From cystic fibrosis to malaria to influenza and a universal coronavirus vaccine, mRNA research —much of it funded by the National Institutes of Health—could play a vital role in fighting and preventing future outbreaks from many diseases.

Medical professionals, researchers, health care workers, and students working across academic medicine are at the helm of these efforts. Dozens of clinical trials using mRNA vaccines against cancer and infectious diseases are currently ongoing across the country.

“The next couple of years will be really exciting and tell us more about the range of applicability of mRNA vaccines,” Pardi says.

The wide variety of diseases mRNA vaccines could target isn’t the only reason this technology is so promising. It can also create therapies in less time and at lower cost than traditional methods — even in small quantities, opening the door to faster turnarounds, new discoveries, and more accessible treatment of rare diseases.  



“The next couple of years will be really exciting and tell us more about the range of applicability
of mRNA vaccines.”

Norbert Pardi, PhD, a research assistant professor of infectious diseases in the Perelman School of Medicine at the University of Pennsylvania

Fighting Cancer

One of the most promising avenues of research involves personalized vaccines. The work being done today in academic medical centers means that one day patients could receive an mRNA vaccine that targets specific cells to fight cancer—perhaps even before they have the disease.



Credit: Houston Methodist


“mRNA vaccines are a great candidate for cancer therapy. They are a biological software that can be rapidly generated, modified, and delivered,” says John Cooke, medical director of the RNA Therapeutics Program at Houston Methodist Research Institute in Texas.

Using a patient’s own cancer cells, researchers are currently working on mRNA vaccines that teach the immune system to recognize and destroy cancer. After years of research, a handful of mRNA-based cancer vaccines have advanced into clinical trials for colorectal, breast, pancreatic and head and neck cancers.

One such clinical trial, led by Van Morris, M.D., and Scott Kopetz, M.D., Ph.D., at the University of Texas MD Anderson Cancer Center, is testing whether mRNA technology could prevent colorectal cancer from recurring.

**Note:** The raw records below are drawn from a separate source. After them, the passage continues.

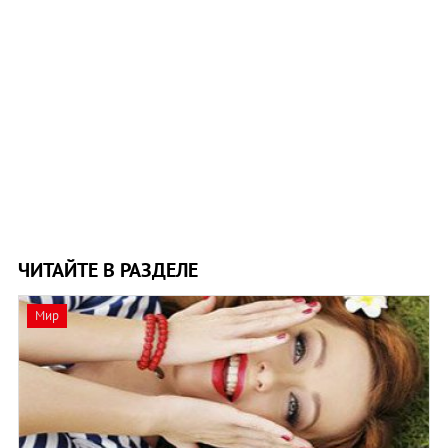
ЧИТАЙТЕ В РАЗДЕЛЕ
Мир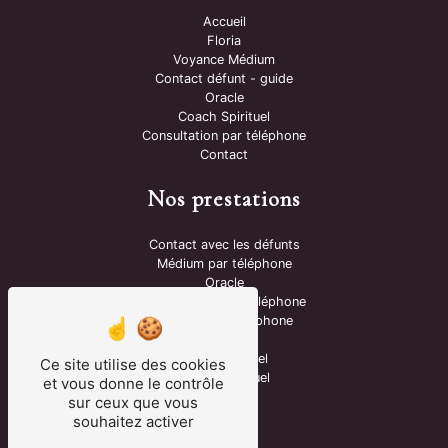
Accueil
Floria
Voyance Médium
Contact défunt - guide
Oracle
Coach Spirituel
Consultation par téléphone
Contact
Nos prestations
Contact avec les défunts
Médium par téléphone
Oracle
Consultation par téléphone
Voyante par téléphone
Voyante
Guide spirituel
Ce site utilise des cookies
Coach spirituel
et vous donne le contrôle
Médium
sur ceux que vous
Voyance
souhaitez activer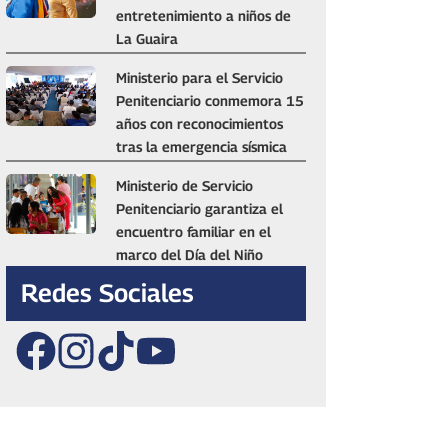
entretenimiento a niños de
La Guaira
Ministerio para el Servicio
Penitenciario conmemora 15
años con reconocimientos
tras la emergencia sísmica
Ministerio de Servicio
Penitenciario garantiza el
encuentro familiar en el
marco del Día del Niño
Redes Sociales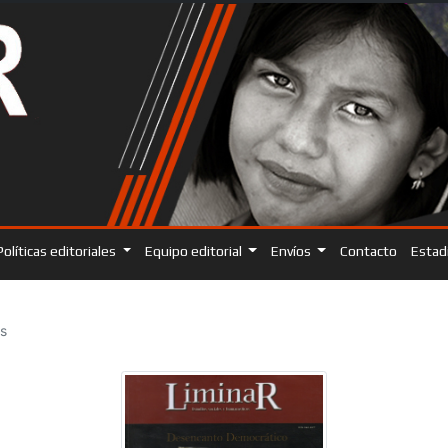
Políticas editoriales
Equipo editorial
Envíos
Contacto
Estad
os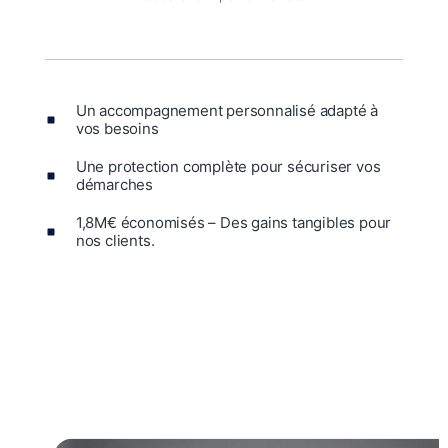
Un accompagnement personnalisé adapté à
vos besoins
Une protection complète pour sécuriser vos
démarches
1,8M€ économisés – Des gains tangibles pour
nos clients.
Disponibilité 24/7, toujours à vos côtés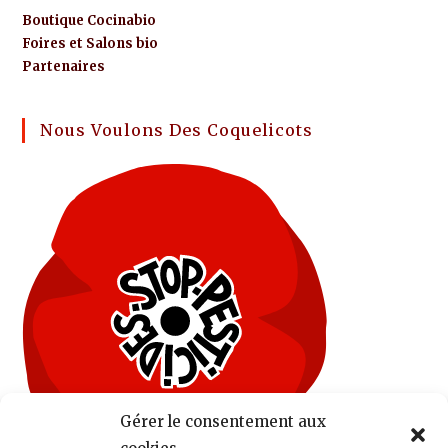
Boutique Cocinabio
Foires et Salons bio
Partenaires
Nous Voulons Des Coquelicots
Gérer le consentement aux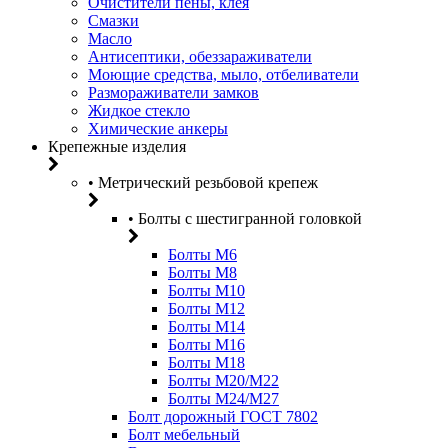
Очистители пены, клея
Смазки
Масло
Антисептики, обеззараживатели
Моющие средства, мыло, отбеливатели
Размораживатели замков
Жидкое стекло
Химические анкеры
Крепежные изделия
• Метрический резьбовой крепеж
• Болты с шестигранной головкой
Болты М6
Болты М8
Болты М10
Болты М12
Болты М14
Болты М16
Болты М18
Болты М20/M22
Болты М24/М27
Болт дорожный ГОСТ 7802
Болт мебельный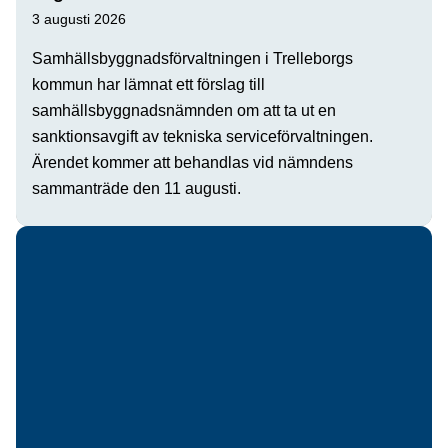
3 augusti 2026
Samhällsbyggnadsförvaltningen i Trelleborgs
kommun har lämnat ett förslag till
samhällsbyggnadsnämnden om att ta ut en
sanktionsavgift av tekniska serviceförvaltningen.
Ärendet kommer att behandlas vid nämndens
sammanträde den 11 augusti.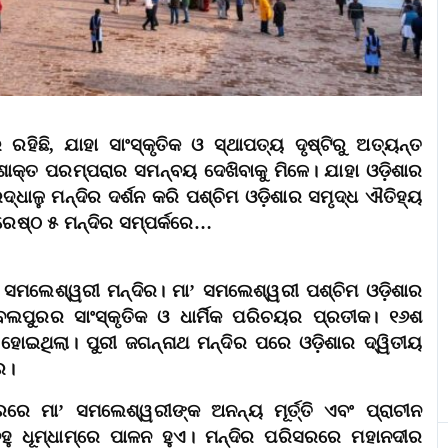
ରହିଛି, ଯାହା ସାଂସ୍କୃତିକ ଓ ସ୍ଥାପତ୍ୟ ଦୃଷ୍ଟିରୁ ଅତ୍ୟନ୍ତ
ଓ ଶାକ୍ତ ପରମ୍ପରାର ସମନ୍ବୟ ଦେଖିବାକୁ ମିଳେ। ଯାହା ଓଡ଼ିଶାର
ରଦ୍ଧାଳୁ ମନ୍ଦିର ଦର୍ଶନ କରି ପଶ୍ଚିମ ଓଡ଼ିଶାର ସମୃଦ୍ଧ ଐତିହ୍ୟ
୍ରେଷ୍ଠ ୫ ମନ୍ଦିର ସମ୍ପର୍କରେ…
ସମଲେଶ୍ୱରୀ ମନ୍ଦିର। ମା’ ସମଲେଶ୍ୱରୀ ପଶ୍ଚିମ ଓଡ଼ିଶାର
୍ବଲପୁରର ସାଂସ୍କୃତିକ ଓ ଧାର୍ମିକ ପରିଚୟର ପ୍ରତୀକ। ୧୬ଶ
ତ ହୋଇଥିଲା। ପୁରୀ ଜଗନ୍ନାଥ ମନ୍ଦିର ପରେ ଓଡ଼ିଶାର ଦ୍ୱିତୀୟ
ର।
ରରେ ମା’ ସମଲେଶ୍ୱରୀଙ୍କ ଅନନ୍ୟ ମୂର୍ତ୍ତି ଏବଂ ପ୍ରାଚୀନ
ୁ ଧୂମ୍‌ଧାମ୍‌ରେ ପାଳନ ହୁଏ। ମନ୍ଦିର ପରିସରରେ ମହାନଦୀର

Patients enter the trial after a tumor has already been surgically removed. Tissue samples are then sent to a lab where tests uncover the genetic mutations that fuel the cancer’s growth. The mutations—anywhere from five to 20—are ranked based on how common they are in the sample, then an mRNA vaccine with the potential to target cancer cells is created based off that ranking.

“We’re hopeful that with the personalized vaccine, we’re priming the immune system to go after the residual tumor cells, clear them out and cure the patient,” Morris says.

While the MD Anderson trial focuses on recurring cancer, that doesn’t mean prevention is out of the question. Kopetz is exploring whether mRNA vaccines could take on hereditary cancers passed from generation to generation, warding off cancer before it even develops.



Credit: Texas MD Anderson Cancer Center


Accelerated Efforts

One of the pandemic’s silver linings is how it generated a global response, spurring governments to invest in research and creating widespread public knowledge of mRNA vaccines.

The cancer mRNA vaccine trial led by Morris and Kopetz started before the pandemic emerged but the rapid development and success of the mRNA shots against COVID-19 accelerated efforts.

“This really boosted enthusiasm and helped with enrollment,” Kopetz says.

There are currently dozens of mRNA vaccines, treatments and therapies under development and in clinical trials — many at academic medical centers. That number will only continue to grow, thanks to the work being done in academic medicine.  

“This could be a therapeutic revolution,” Cooke says.